『伊勢物語』(第二三段/筒井筒)

 昔、田舎わたらひしける人の子ども、井のもとに出でて遊びけるを、大人になりにければ、男も女も恥ぢかはしてありけれど、男は、この女をこそ得めと思ふ。女は、この男をと思ひつつ、親のあはすれども、聞かでなむありける。さて、この隣の男のもとより、かくなむ。
  筒井つの井筒にかけしまろがたけ過ぎにけらしな妹見ざるまに
 女、返し、
  くらべこし振分髪も肩すぎぬ君ならずしてたれかあぐべき
など言ひ言ひて、つひに本意のごとくあひにけり。
 さて、年ごろ経(ふ)るほどに、女、親なく頼りなくなるままに、もろともに言ふかひなくてあらむやはとて、河内の国、高安の郡(こほり)に、行き通ふ所いできにけり。さりけれど、このもとの女、悪(あ)しと思へるけしきもなくて、出だしやりければ、男、異心(ことごころ)ありてかかるにやあらむと思ひ疑ひて、前栽の中に隠れゐて、河内へ往ぬる顔にて見れば、この女、いとよう化粧じて、うち眺めて、
  風吹けば沖つ白波たつた山夜半(よは)にや君がひとり越ゆらむ
とよみけるを聞きて、限りなくかなしと思ひて、河内へも行かずなりにけり。
 まれまれ、かの高安に来て見れば、はじめこそ心にくもつくりけれ、今はうちとけて、手づから飯匙(いひがひ)取りて、笥子(けこ)のうつは物に盛りけるを見て、心憂がりて行かずなりにけり。さりければ、かの女、大和の方を見やりて、
  君があたり見つつををらむ生駒山雲な隠しそ雨は降るとも
と言ひて見出だすに、からうじて、大和人(やまとびと)、「来む。」と言へり。喜びて待つに、たびたび過ぎぬれば、
  君来むと言ひし夜ごとに過ぎぬれば頼まぬものの恋ひつつぞ経る
と言ひけれど、男住まずなりにけり。


(解説)
◆筒井つ=丸く掘った井戸。「つ」は未詳。
◆井筒=筒の形をした井戸枠。
◆振分髪=左右に分けて肩のあたりで切りそろえた、子ども(男女とも)の髪型。
◆あぐ=髪上げをする。女性の成人式で、大人の髪型にすること。
◆頼り=経済的な生活のよりどころ。
◆風吹けば沖つ白波=掛詞によって「龍田山」を導く序詞。
◆飯匙=しゃもじ。
◆笥子=飯を盛る椀。
◆男住まず=男が女を訪れないこと。男が女の家に通い、結婚生活をすることを、女のもとに「住む」といった。


(現代語訳)
 昔、地方をまわって生計を立てて暮らしていた人の子どもたちが、井戸の所に出てきて遊んでいたが、やがて大人になったので、男も女も恥じらい合っていた。そうではあるが、男はこの女と結婚したいと思い、女もこの男を夫にと思い続け、親が結婚を勧めても、言うことを聞かないでいた。そうしていたある日、この隣の男のもとから、次のような和歌が届けられた。

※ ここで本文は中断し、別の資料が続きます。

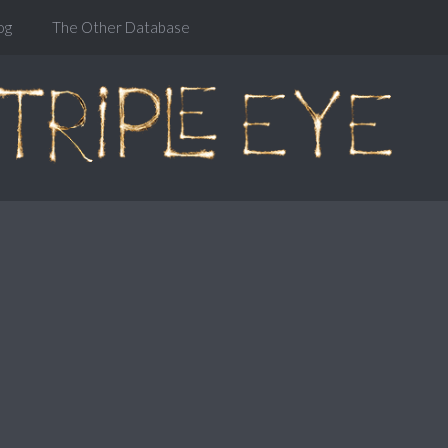
og
The Other Database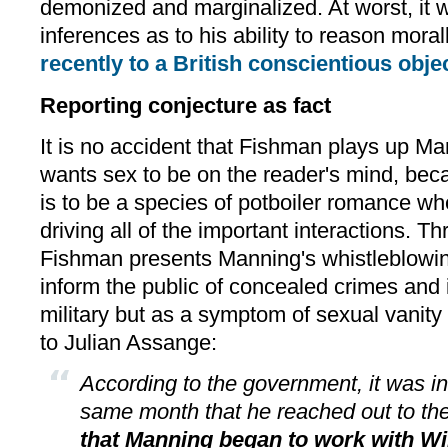
demonized and marginalized. At worst, it w
inferences as to his ability to reason morall
recently to a British conscientious obje
Reporting conjecture as fact
It is no accident that Fishman plays up Man
wants sex to be on the reader's mind, bec
is to be a species of potboiler romance whe
driving all of the important interactions. Th
Fishman presents Manning's whistleblowing
inform the public of concealed crimes and il
military but as a symptom of sexual vanity 
to Julian Assange:
According to the government, it was 
same month that he reached out to th
that Manning began to work with Wi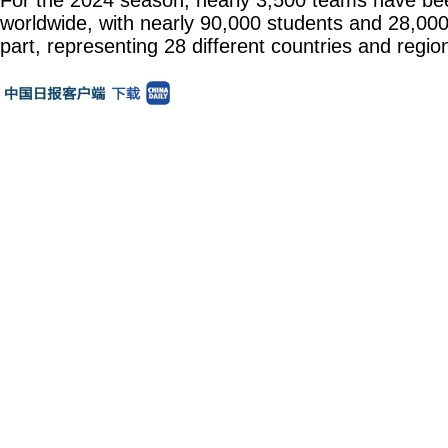
For the 2024 season, nearly 3,500 teams have be
worldwide, with nearly 90,000 students and 28,00
part, representing 28 different countries and regio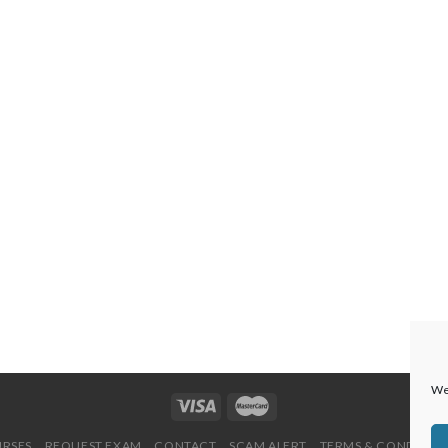
We 
URSES
REQUEST EXAM
CONTACT
SCAM ALERT
TERMS & CONDITION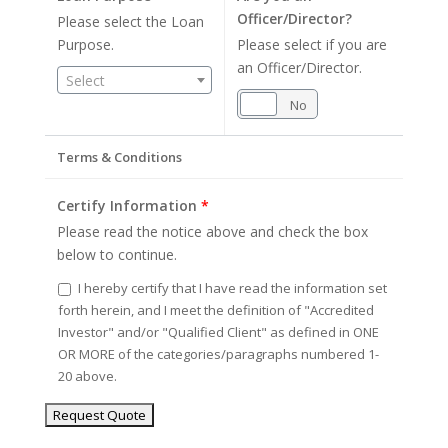
Officer/Director?
Please select the Loan
Purpose.
Please select if you are
an Officer/Director.
Select
Yes
No
Terms & Conditions
Certify Information
*
Please read the notice above and check the box
below to continue.
I hereby certify that I have read the information set
forth herein, and I meet the definition of "Accredited
Investor" and/or "Qualified Client" as defined in ONE
OR MORE of the categories/paragraphs numbered 1-
20 above.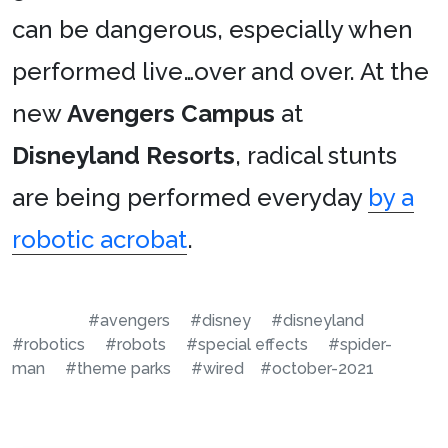
can be dangerous, especially when
performed live…over and over. At the
new
Avengers Campus
at
Disneyland Resorts
, radical stunts
are being performed everyday
by a
robotic acrobat
.
#avengers
#disney
#disneyland
#robotics
#robots
#special effects
#spider-
man
#theme parks
#wired
#october-2021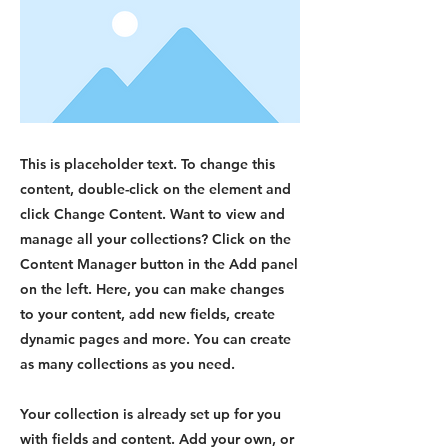
This is placeholder text. To change this
content, double-click on the element and
click Change Content. Want to view and
manage all your collections? Click on the
Content Manager button in the Add panel
on the left. Here, you can make changes
to your content, add new fields, create
dynamic pages and more. You can create
as many collections as you need.
Your collection is already set up for you
with fields and content. Add your own, or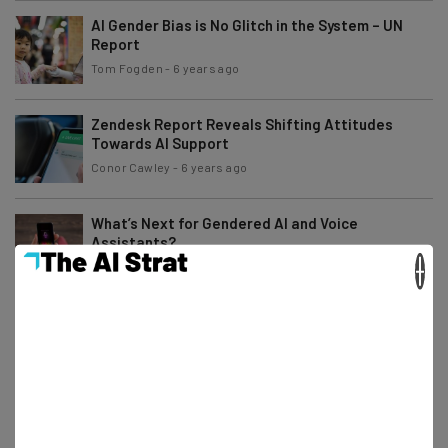
AI Gender Bias is No Glitch in the System – UN
Report
Tom Fogden
-
6 years ago
Zendesk Report Reveals Shifting Attitudes
Towards AI Support
Conor Cawley
-
6 years ago
What’s Next for Gendered AI and Voice
Assistants?
×
Scarlett Cook
-
7 years ago
What to Expect From CES 2020
Jack Turner
-
7 years ago
Tesla’s Latest Update Arrives with a (Literal)
Bang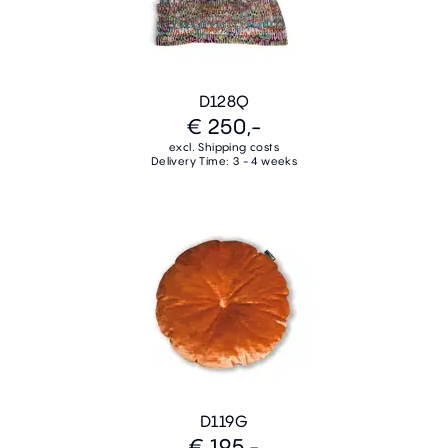
D128Q
€ 250,-
excl. Shipping costs
Delivery Time: 3 - 4 weeks
D119G
€ 195,-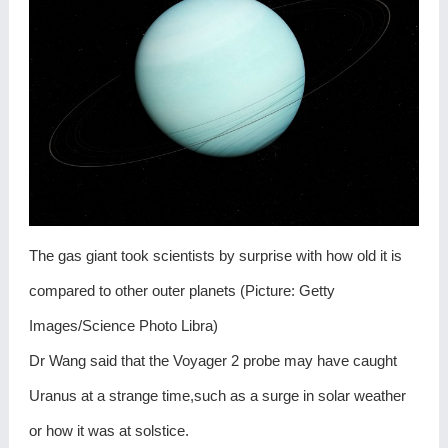
The gas giant took scientists by surprise with how old it is
compared to other outer planets (Picture: Getty
Images/Science Photo Libra)
Dr Wang said that the Voyager 2 probe may have caught
Uranus at a strange time,such as a surge in solar weather
or how it was at solstice.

  筒井を囲う井筒と高さ比べをしていた私の背丈は、恋しいあなたと会わずにいる間にもう井筒よりもずっと高くなってしまった。
 女の返歌は、
  あなたと長さ比べをしていた私の振分髪ももう肩のあたりを過ぎるほど伸びてしまいました。あなた以外の誰のために髪上げをいたしましょうか。
というものだった。そのようにお互いの気持ちを打ち明け合っていき、ついに念願通り二人は結婚したのであった。

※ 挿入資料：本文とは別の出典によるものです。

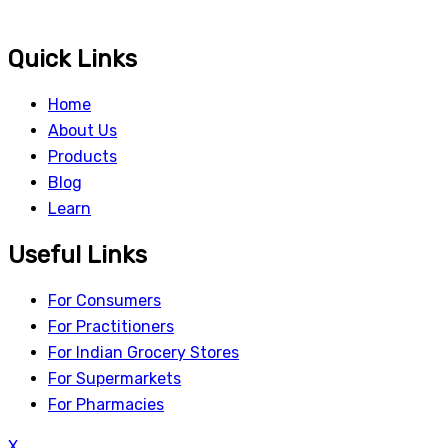
Quick Links
Home
About Us
Products
Blog
Learn
Useful Links
For Consumers
For Practitioners
For Indian Grocery Stores
For Supermarkets
For Pharmacies
X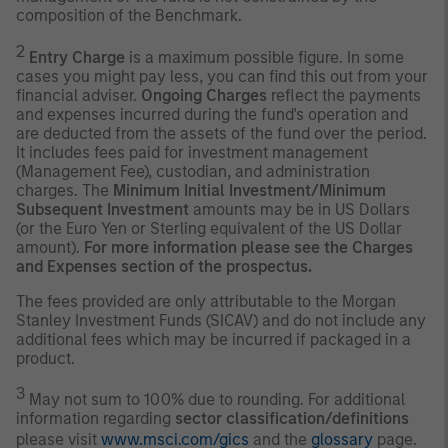
composition of the Benchmark.
2
Entry Charge
is a maximum possible figure. In some
cases you might pay less, you can find this out from your
financial adviser.
Ongoing Charges
reflect the payments
and expenses incurred during the fund's operation and
are deducted from the assets of the fund over the period.
It includes fees paid for investment management
(Management Fee), custodian, and administration
charges. The
Minimum Initial Investment/Minimum
Subsequent Investment
amounts may be in US Dollars
(or the Euro Yen or Sterling equivalent of the US Dollar
amount).
For more information please see the Charges
and Expenses section of the prospectus.
The fees provided are only attributable to the Morgan
Stanley Investment Funds (SICAV) and do not include any
additional fees which may be incurred if packaged in a
product.
3
May not sum to 100% due to rounding. For additional
information regarding
sector classification/definitions
please visit
www.msci.com/gics
and the
glossary
page.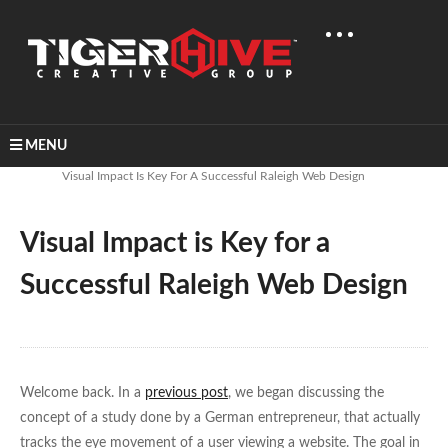
MENU
Home
Learn & Share
Visual Impact Is Key For A Successful Raleigh Web Design
Visual Impact is Key for a
Successful Raleigh Web Design
Welcome back. In a
previous post
, we began discussing the
concept of a study done by a German entrepreneur, that actually
tracks the eye movement of a user viewing a website. The goal in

 そうして、年月を経ていく間に、女の親が亡くなった。生活が不如意になっていくに従い、男は女と一緒にみじめな状態になってはいられないと思って、河内の国高安郡に、新たに通っていく先を設けたのだが、このもとの妻は、男を恨む様子もなく、河内へ送り出してやったので、男は、女が浮気をしているからそういう態度をとるのであろうと疑って、庭の植木のなかに隠れて、河内へ行ったふりをして見ていると、この女は、きれいに化粧をして、ぼんやりと外を眺めて、
  風が吹くと沖に波が立つ。その「たつ」を名にもつ龍田山を、この夜更けにあの人がたったひとりで越えていっているのだろうか。
と歌を詠んだのを聞いて、男は女を限りなくいとしいと思って、河内へも行かなくなってしまった。
 たまに、あの高安に来てみると、そこの女ははじめのうちこそ奥ゆかしい様子にとりつくろっていたが、今は気を許して、みずからしゃもじを手にとって、椀に飯を盛りつけるようになっていた。男は、それを見て、いやけがさして行かなくなってしまった。そこで、女は男の住む大和のほうを見て、
  あなたがいるほうをずっと見ていたい。たとえ雨が降っても、雲よ生駒山を隠さないで。
といって外を眺めていると、やっとのこで大和に住む男が高安に来るといった。よろこんで待っているのに、何度も約束を破って男が来なかったので、高安の女は、
  あなたが来ると言った夜が幾晩もむなしく過ぎてしまったので、あてにならないと思いながらも、私はずっとあなたを恋い慕って過ごしています。
と歌を詠んだが、男が訪れることはなかった。